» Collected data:

********************

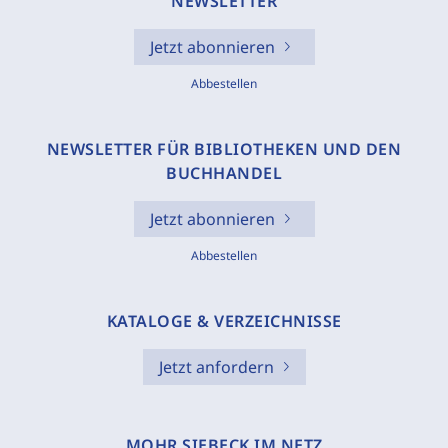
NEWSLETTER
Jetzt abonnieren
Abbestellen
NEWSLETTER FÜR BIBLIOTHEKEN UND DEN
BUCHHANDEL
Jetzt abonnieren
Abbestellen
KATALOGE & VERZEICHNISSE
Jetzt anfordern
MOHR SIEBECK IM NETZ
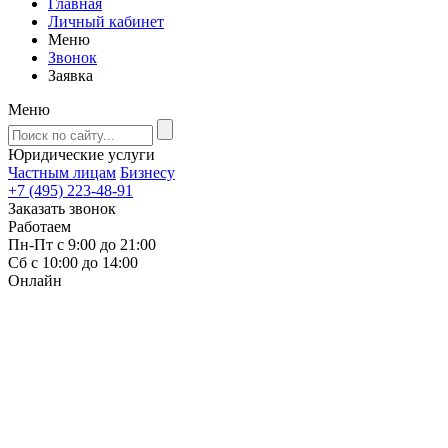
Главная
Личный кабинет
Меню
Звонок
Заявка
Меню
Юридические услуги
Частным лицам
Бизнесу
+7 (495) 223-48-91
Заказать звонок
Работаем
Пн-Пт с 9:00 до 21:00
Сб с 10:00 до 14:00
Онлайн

********************

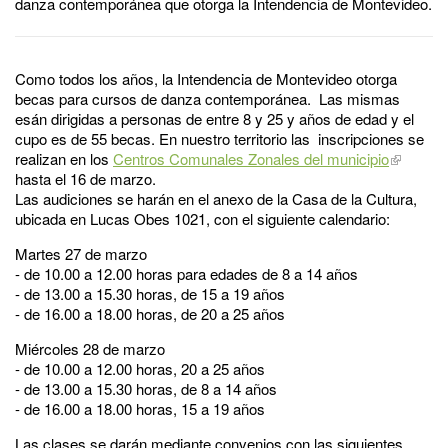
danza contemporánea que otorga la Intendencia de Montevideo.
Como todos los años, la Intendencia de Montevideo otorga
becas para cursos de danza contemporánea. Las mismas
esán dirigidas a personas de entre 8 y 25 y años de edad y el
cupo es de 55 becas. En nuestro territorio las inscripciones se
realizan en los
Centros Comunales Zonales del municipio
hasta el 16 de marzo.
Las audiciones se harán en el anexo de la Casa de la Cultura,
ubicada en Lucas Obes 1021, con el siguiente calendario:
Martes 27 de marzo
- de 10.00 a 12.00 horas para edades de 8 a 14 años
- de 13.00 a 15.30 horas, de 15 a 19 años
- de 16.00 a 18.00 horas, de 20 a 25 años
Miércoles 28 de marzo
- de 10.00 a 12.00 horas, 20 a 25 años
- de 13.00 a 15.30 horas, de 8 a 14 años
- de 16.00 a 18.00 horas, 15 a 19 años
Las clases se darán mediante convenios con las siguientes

********************

State the number of lines above that hold the string "horas", with nothing added.

» RESPONSE BOX: 6